We were blessed with a nice day, it was cold but sunny when we left Bergen, via a long tunnel which was a bit deflating as I expected amazing views. I didn’t have to wait too long before we were winding our way up through the lower reaches of fjord-side mountains, we passed through so many short tunnels it was hard to take pictures of the glorious, rugged country out of the train window. Autumn was such a good choice for this journey, the trees were turning red and gold and the mountain tops had a fine dusting of snow, we really did have it all to see.
90 minus(ish) after leaving Bergen the train was slowly passing through the treeline, past frosty farms, fast flowing streams and massive rocky mist draped bluffs with water pouring off the top. It was all very Norwegian. This was what I was here to see.
Soon enough we were in ski-field country, barren other than scattered ski lodges, and a convenient train station (next time), the mountains were spectacular, and I don’t really have the words to describe the mountain top lakes…

It was almost an anti-climax as we descended down the spine into central southern Norway.
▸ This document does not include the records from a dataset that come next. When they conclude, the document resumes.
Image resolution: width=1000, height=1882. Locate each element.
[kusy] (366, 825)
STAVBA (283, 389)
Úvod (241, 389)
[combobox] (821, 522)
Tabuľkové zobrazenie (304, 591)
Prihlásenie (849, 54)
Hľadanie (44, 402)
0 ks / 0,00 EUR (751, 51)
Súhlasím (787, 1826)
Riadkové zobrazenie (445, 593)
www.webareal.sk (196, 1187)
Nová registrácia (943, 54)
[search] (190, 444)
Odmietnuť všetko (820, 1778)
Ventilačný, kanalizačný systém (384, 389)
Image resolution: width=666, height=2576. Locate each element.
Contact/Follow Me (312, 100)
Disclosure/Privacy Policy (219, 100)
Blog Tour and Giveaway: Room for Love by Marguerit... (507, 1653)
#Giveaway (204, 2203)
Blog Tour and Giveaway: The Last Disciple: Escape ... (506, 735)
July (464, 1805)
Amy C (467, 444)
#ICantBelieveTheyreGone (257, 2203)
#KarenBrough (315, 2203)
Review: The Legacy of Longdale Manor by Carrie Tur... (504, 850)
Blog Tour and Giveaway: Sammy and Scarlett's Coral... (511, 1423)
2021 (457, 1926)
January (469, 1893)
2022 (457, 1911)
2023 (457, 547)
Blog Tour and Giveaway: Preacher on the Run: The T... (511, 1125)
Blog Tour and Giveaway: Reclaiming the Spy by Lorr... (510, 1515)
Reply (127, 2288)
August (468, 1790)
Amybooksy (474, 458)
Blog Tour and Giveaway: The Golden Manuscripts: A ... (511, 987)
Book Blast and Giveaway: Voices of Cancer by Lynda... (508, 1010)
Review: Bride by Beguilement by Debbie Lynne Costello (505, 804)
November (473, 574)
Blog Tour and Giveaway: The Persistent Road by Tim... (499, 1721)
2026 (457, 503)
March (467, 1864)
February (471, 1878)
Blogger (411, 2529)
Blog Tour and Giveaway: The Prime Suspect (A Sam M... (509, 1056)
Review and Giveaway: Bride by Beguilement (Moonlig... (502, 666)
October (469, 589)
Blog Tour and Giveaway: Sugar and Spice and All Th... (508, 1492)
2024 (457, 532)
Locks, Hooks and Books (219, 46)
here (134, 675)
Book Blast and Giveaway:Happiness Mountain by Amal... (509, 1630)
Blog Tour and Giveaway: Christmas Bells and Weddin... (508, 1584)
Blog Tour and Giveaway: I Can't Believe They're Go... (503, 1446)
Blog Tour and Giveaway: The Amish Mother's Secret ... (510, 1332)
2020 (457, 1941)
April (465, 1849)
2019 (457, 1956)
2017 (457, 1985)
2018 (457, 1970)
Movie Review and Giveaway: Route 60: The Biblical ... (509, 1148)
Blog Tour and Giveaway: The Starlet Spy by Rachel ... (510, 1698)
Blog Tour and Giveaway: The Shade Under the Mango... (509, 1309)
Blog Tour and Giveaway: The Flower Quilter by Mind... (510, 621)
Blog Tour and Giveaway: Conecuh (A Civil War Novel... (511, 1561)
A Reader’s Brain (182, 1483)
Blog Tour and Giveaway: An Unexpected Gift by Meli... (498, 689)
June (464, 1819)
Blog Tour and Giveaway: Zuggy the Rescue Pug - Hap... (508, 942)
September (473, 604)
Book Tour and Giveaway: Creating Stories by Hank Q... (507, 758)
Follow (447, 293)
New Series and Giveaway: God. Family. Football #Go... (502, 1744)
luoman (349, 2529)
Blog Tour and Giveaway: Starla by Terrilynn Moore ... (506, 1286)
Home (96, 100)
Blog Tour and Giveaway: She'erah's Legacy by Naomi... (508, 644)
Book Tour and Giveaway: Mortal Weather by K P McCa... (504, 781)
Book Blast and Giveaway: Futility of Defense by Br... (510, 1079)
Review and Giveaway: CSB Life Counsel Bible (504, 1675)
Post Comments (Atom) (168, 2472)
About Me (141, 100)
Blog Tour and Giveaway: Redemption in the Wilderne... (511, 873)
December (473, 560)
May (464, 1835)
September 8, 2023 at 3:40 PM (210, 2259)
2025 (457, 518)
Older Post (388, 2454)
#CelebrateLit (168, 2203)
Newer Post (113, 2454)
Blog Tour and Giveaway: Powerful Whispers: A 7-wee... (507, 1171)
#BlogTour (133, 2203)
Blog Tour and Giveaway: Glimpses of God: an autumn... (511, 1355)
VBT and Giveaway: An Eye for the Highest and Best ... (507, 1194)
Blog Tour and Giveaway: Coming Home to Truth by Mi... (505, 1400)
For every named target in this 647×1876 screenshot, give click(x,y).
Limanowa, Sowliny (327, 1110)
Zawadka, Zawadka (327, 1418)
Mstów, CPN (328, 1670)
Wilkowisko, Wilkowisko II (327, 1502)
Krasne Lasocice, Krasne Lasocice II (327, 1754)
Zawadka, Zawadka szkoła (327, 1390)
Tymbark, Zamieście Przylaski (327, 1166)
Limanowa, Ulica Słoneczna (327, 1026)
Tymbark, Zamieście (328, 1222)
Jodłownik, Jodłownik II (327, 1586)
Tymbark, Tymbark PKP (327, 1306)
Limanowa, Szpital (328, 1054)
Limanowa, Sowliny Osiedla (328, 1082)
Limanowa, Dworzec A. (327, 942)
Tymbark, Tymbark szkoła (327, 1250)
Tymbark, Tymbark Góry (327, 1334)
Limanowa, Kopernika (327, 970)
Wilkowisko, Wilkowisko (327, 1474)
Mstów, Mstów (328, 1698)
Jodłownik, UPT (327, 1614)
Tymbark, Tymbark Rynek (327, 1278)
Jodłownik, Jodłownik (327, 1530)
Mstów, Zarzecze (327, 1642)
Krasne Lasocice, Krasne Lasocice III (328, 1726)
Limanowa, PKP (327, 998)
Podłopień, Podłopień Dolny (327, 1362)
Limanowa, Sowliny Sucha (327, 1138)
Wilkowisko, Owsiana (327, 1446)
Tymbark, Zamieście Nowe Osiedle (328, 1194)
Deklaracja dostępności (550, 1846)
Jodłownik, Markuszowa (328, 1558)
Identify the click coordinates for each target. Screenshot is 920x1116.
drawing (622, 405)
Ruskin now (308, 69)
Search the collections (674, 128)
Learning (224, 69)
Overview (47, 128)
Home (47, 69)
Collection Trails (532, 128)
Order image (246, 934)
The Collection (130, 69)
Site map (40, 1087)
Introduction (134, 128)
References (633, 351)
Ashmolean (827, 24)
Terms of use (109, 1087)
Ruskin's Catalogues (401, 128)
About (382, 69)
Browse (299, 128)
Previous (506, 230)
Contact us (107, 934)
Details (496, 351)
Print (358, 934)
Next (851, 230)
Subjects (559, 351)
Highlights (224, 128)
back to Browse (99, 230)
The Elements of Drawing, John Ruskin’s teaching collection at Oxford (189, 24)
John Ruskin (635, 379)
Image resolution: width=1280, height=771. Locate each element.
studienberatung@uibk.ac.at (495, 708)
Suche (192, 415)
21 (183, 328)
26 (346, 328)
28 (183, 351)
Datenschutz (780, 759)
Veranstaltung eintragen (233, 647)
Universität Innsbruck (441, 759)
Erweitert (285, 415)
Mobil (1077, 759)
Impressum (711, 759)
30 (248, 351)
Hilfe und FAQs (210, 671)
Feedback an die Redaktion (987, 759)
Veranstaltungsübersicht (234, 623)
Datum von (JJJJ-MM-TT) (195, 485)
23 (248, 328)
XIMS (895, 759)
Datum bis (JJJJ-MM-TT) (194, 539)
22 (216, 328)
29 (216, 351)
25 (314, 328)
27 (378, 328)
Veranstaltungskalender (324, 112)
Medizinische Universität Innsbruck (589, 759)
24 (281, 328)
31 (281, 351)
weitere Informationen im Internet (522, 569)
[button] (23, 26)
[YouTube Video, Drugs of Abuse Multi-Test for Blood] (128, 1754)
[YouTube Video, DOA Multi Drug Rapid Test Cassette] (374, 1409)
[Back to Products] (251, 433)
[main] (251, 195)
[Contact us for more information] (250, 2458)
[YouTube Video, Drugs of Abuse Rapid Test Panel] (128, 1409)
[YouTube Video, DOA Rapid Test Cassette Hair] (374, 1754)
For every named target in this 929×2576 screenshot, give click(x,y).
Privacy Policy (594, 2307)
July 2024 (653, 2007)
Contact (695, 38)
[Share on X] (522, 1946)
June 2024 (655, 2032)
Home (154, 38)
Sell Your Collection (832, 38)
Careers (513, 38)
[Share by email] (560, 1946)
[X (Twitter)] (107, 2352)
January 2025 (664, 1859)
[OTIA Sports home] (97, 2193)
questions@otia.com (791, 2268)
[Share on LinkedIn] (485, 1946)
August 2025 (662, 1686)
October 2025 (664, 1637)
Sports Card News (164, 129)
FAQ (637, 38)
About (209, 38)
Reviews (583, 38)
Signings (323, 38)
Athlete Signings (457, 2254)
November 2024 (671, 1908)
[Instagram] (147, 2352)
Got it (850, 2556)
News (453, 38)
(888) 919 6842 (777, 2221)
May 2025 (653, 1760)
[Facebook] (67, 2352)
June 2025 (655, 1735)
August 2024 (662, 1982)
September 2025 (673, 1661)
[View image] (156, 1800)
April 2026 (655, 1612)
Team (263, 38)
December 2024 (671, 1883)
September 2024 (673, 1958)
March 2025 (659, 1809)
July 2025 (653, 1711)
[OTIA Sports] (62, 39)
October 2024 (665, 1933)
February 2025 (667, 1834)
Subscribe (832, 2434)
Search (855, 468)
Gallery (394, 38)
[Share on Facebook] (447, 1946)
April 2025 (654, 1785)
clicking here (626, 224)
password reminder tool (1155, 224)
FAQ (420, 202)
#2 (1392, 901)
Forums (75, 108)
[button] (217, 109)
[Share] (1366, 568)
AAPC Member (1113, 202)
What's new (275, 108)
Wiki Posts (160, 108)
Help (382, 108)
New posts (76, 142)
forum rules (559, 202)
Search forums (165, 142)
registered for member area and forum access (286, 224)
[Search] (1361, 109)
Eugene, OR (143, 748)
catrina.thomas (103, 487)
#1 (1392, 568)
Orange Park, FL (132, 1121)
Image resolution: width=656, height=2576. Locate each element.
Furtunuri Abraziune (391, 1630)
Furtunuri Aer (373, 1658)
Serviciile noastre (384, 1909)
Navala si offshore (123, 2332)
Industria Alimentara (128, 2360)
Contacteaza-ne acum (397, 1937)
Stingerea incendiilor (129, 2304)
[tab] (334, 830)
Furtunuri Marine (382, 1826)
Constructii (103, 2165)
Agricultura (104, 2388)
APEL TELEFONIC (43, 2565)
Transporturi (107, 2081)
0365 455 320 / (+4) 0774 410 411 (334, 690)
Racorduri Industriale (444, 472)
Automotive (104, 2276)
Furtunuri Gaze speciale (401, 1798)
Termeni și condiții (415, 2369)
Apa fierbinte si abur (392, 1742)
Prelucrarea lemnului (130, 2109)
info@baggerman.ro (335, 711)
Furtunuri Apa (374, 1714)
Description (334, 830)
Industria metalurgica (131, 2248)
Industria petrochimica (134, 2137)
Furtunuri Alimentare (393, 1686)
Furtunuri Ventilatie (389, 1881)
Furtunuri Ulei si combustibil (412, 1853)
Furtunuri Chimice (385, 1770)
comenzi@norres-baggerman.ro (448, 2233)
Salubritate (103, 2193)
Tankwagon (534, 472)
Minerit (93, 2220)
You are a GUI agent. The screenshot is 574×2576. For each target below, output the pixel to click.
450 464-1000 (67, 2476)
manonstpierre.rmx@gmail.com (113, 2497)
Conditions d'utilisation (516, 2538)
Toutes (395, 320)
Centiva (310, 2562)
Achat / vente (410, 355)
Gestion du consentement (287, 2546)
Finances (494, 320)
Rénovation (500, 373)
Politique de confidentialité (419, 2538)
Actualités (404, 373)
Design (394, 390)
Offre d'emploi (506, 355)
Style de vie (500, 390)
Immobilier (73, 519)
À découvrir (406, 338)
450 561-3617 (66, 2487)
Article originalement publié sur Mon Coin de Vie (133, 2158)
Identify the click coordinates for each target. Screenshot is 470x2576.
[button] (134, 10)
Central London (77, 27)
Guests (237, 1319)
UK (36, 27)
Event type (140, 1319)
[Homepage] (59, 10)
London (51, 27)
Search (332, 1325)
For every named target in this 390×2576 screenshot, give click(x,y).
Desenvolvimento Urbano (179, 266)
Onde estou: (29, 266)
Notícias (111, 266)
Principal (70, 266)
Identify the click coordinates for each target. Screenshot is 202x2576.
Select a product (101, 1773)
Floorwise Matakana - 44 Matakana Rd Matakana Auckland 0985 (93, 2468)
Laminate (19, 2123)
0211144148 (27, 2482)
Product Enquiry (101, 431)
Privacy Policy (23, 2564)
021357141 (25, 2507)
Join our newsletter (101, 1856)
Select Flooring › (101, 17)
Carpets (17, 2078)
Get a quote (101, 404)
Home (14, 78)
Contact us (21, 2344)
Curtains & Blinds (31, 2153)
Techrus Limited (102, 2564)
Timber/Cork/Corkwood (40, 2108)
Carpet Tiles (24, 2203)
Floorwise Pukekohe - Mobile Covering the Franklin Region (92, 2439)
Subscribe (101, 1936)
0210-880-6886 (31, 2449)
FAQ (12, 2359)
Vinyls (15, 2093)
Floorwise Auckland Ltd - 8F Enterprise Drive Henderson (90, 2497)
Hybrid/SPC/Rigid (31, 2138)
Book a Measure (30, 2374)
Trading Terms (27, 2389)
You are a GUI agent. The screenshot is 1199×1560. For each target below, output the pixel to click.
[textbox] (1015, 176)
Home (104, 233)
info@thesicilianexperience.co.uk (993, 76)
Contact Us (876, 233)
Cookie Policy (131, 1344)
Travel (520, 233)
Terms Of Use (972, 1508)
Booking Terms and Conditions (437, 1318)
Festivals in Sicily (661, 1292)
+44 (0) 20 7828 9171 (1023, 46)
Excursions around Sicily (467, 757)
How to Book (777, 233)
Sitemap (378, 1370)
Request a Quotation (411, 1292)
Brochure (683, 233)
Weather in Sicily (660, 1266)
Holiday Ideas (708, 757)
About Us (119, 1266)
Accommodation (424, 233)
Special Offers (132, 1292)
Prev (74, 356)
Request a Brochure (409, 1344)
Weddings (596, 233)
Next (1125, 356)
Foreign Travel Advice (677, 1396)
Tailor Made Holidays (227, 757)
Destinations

We passed numerous stunning lakes, all surrounded by autumn trees, it was just so beautiful, and it was like this for hours, only changing to ‘just’ lovely countryside as we approached the towns that fringe Oslo.
We arrived on time; all the keyboard naysayers were proven wrong.

It was a stunning journey, the drama is all at the start, not that the second half was a let-down at all, but WHEN we do this again; stopping in the mountains for a night on the way, I would want to do it in reverse. Oslo to Bergen and save the best bits to the end. Delayed gratification and all that.